▶ _Aim of the task_: Among the entries, find each line that includes the string "Blue" and list it.

Task material Start Marker

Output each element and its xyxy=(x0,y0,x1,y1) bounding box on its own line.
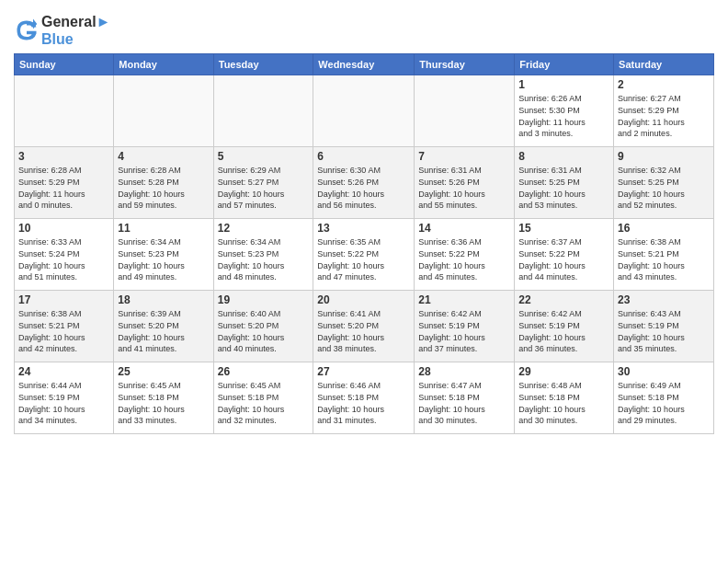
calendar-cell: 22Sunrise: 6:42 AM Sunset: 5:19 PM Dayli… xyxy=(515,291,614,362)
header-monday: Monday xyxy=(114,54,213,75)
calendar-cell: 4Sunrise: 6:28 AM Sunset: 5:28 PM Daylig… xyxy=(114,147,213,219)
calendar-cell: 24Sunrise: 6:44 AM Sunset: 5:19 PM Dayli… xyxy=(15,362,114,434)
day-number: 5 xyxy=(218,150,310,163)
day-number: 27 xyxy=(317,365,410,378)
day-number: 19 xyxy=(218,293,310,306)
day-info: Sunrise: 6:42 AM Sunset: 5:19 PM Dayligh… xyxy=(418,308,510,354)
calendar-cell: 13Sunrise: 6:35 AM Sunset: 5:22 PM Dayli… xyxy=(313,219,415,291)
day-number: 9 xyxy=(618,150,710,163)
day-number: 16 xyxy=(618,222,710,235)
header-saturday: Saturday xyxy=(614,54,714,75)
day-info: Sunrise: 6:32 AM Sunset: 5:25 PM Dayligh… xyxy=(618,165,710,211)
calendar-cell: 5Sunrise: 6:29 AM Sunset: 5:27 PM Daylig… xyxy=(213,147,313,219)
calendar-cell: 1Sunrise: 6:26 AM Sunset: 5:30 PM Daylig… xyxy=(515,75,614,147)
calendar-cell: 10Sunrise: 6:33 AM Sunset: 5:24 PM Dayli… xyxy=(15,219,114,291)
day-info: Sunrise: 6:31 AM Sunset: 5:26 PM Dayligh… xyxy=(418,165,510,211)
day-info: Sunrise: 6:44 AM Sunset: 5:19 PM Dayligh… xyxy=(18,380,109,426)
calendar-cell: 15Sunrise: 6:37 AM Sunset: 5:22 PM Dayli… xyxy=(515,219,614,291)
logo-text: General► Blue xyxy=(41,13,110,48)
day-info: Sunrise: 6:30 AM Sunset: 5:26 PM Dayligh… xyxy=(317,165,410,211)
day-info: Sunrise: 6:38 AM Sunset: 5:21 PM Dayligh… xyxy=(618,236,710,282)
calendar-cell: 7Sunrise: 6:31 AM Sunset: 5:26 PM Daylig… xyxy=(415,147,515,219)
calendar-cell xyxy=(213,75,313,147)
calendar-cell: 9Sunrise: 6:32 AM Sunset: 5:25 PM Daylig… xyxy=(614,147,714,219)
day-info: Sunrise: 6:45 AM Sunset: 5:18 PM Dayligh… xyxy=(218,380,310,426)
day-info: Sunrise: 6:48 AM Sunset: 5:18 PM Dayligh… xyxy=(518,380,609,426)
calendar-cell: 19Sunrise: 6:40 AM Sunset: 5:20 PM Dayli… xyxy=(213,291,313,362)
day-number: 11 xyxy=(118,222,209,235)
day-number: 4 xyxy=(118,150,209,163)
day-info: Sunrise: 6:49 AM Sunset: 5:18 PM Dayligh… xyxy=(618,380,710,426)
day-info: Sunrise: 6:33 AM Sunset: 5:24 PM Dayligh… xyxy=(18,236,109,282)
calendar-cell: 23Sunrise: 6:43 AM Sunset: 5:19 PM Dayli… xyxy=(614,291,714,362)
header-thursday: Thursday xyxy=(415,54,515,75)
day-number: 22 xyxy=(518,293,609,306)
day-number: 14 xyxy=(418,222,510,235)
day-number: 29 xyxy=(518,365,609,378)
day-number: 7 xyxy=(418,150,510,163)
calendar-cell xyxy=(114,75,213,147)
header-row: SundayMondayTuesdayWednesdayThursdayFrid… xyxy=(15,54,714,75)
day-info: Sunrise: 6:35 AM Sunset: 5:22 PM Dayligh… xyxy=(317,236,410,282)
day-info: Sunrise: 6:28 AM Sunset: 5:28 PM Dayligh… xyxy=(118,165,209,211)
day-info: Sunrise: 6:36 AM Sunset: 5:22 PM Dayligh… xyxy=(418,236,510,282)
calendar-cell: 17Sunrise: 6:38 AM Sunset: 5:21 PM Dayli… xyxy=(15,291,114,362)
day-number: 23 xyxy=(618,293,710,306)
day-number: 17 xyxy=(18,293,109,306)
week-row-3: 10Sunrise: 6:33 AM Sunset: 5:24 PM Dayli… xyxy=(15,219,714,291)
day-info: Sunrise: 6:27 AM Sunset: 5:29 PM Dayligh… xyxy=(618,93,710,139)
day-number: 1 xyxy=(518,78,609,91)
calendar-cell: 2Sunrise: 6:27 AM Sunset: 5:29 PM Daylig… xyxy=(614,75,714,147)
calendar-cell: 16Sunrise: 6:38 AM Sunset: 5:21 PM Dayli… xyxy=(614,219,714,291)
day-number: 13 xyxy=(317,222,410,235)
calendar-cell: 11Sunrise: 6:34 AM Sunset: 5:23 PM Dayli… xyxy=(114,219,213,291)
day-number: 10 xyxy=(18,222,109,235)
day-number: 12 xyxy=(218,222,310,235)
day-info: Sunrise: 6:42 AM Sunset: 5:19 PM Dayligh… xyxy=(518,308,609,354)
logo: General► Blue xyxy=(14,13,110,48)
calendar-cell: 26Sunrise: 6:45 AM Sunset: 5:18 PM Dayli… xyxy=(213,362,313,434)
calendar-cell xyxy=(415,75,515,147)
day-info: Sunrise: 6:43 AM Sunset: 5:19 PM Dayligh… xyxy=(618,308,710,354)
week-row-1: 1Sunrise: 6:26 AM Sunset: 5:30 PM Daylig… xyxy=(15,75,714,147)
day-info: Sunrise: 6:41 AM Sunset: 5:20 PM Dayligh… xyxy=(317,308,410,354)
week-row-2: 3Sunrise: 6:28 AM Sunset: 5:29 PM Daylig… xyxy=(15,147,714,219)
calendar-cell: 6Sunrise: 6:30 AM Sunset: 5:26 PM Daylig… xyxy=(313,147,415,219)
day-number: 8 xyxy=(518,150,609,163)
week-row-5: 24Sunrise: 6:44 AM Sunset: 5:19 PM Dayli… xyxy=(15,362,714,434)
calendar-table: SundayMondayTuesdayWednesdayThursdayFrid… xyxy=(14,53,714,434)
day-info: Sunrise: 6:29 AM Sunset: 5:27 PM Dayligh… xyxy=(218,165,310,211)
day-info: Sunrise: 6:31 AM Sunset: 5:25 PM Dayligh… xyxy=(518,165,609,211)
calendar-cell: 21Sunrise: 6:42 AM Sunset: 5:19 PM Dayli… xyxy=(415,291,515,362)
calendar-cell: 28Sunrise: 6:47 AM Sunset: 5:18 PM Dayli… xyxy=(415,362,515,434)
calendar-cell: 30Sunrise: 6:49 AM Sunset: 5:18 PM Dayli… xyxy=(614,362,714,434)
calendar-cell: 14Sunrise: 6:36 AM Sunset: 5:22 PM Dayli… xyxy=(415,219,515,291)
calendar-cell: 8Sunrise: 6:31 AM Sunset: 5:25 PM Daylig… xyxy=(515,147,614,219)
header-sunday: Sunday xyxy=(15,54,114,75)
day-info: Sunrise: 6:45 AM Sunset: 5:18 PM Dayligh… xyxy=(118,380,209,426)
header-tuesday: Tuesday xyxy=(213,54,313,75)
page: General► Blue SundayMondayTuesdayWednesd… xyxy=(0,0,728,563)
day-info: Sunrise: 6:26 AM Sunset: 5:30 PM Dayligh… xyxy=(518,93,609,139)
calendar-cell: 3Sunrise: 6:28 AM Sunset: 5:29 PM Daylig… xyxy=(15,147,114,219)
week-row-4: 17Sunrise: 6:38 AM Sunset: 5:21 PM Dayli… xyxy=(15,291,714,362)
day-number: 24 xyxy=(18,365,109,378)
day-number: 15 xyxy=(518,222,609,235)
calendar-cell xyxy=(313,75,415,147)
header: General► Blue xyxy=(14,9,714,48)
day-number: 30 xyxy=(618,365,710,378)
day-number: 18 xyxy=(118,293,209,306)
day-number: 25 xyxy=(118,365,209,378)
day-number: 6 xyxy=(317,150,410,163)
day-info: Sunrise: 6:47 AM Sunset: 5:18 PM Dayligh… xyxy=(418,380,510,426)
day-number: 21 xyxy=(418,293,510,306)
day-number: 28 xyxy=(418,365,510,378)
day-info: Sunrise: 6:34 AM Sunset: 5:23 PM Dayligh… xyxy=(118,236,209,282)
day-number: 20 xyxy=(317,293,410,306)
calendar-cell: 25Sunrise: 6:45 AM Sunset: 5:18 PM Dayli… xyxy=(114,362,213,434)
day-info: Sunrise: 6:40 AM Sunset: 5:20 PM Dayligh… xyxy=(218,308,310,354)
header-wednesday: Wednesday xyxy=(313,54,415,75)
header-friday: Friday xyxy=(515,54,614,75)
day-info: Sunrise: 6:46 AM Sunset: 5:18 PM Dayligh… xyxy=(317,380,410,426)
calendar-cell: 12Sunrise: 6:34 AM Sunset: 5:23 PM Dayli… xyxy=(213,219,313,291)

Task material End Marker

▶ _Expected answer_:
logo-text: General► Blue xyxy=(41,13,110,48)
logo: General► Blue xyxy=(14,13,110,48)
page: General► Blue SundayMondayTuesdayWednesd… xyxy=(0,0,728,563)
header: General► Blue xyxy=(14,9,714,48)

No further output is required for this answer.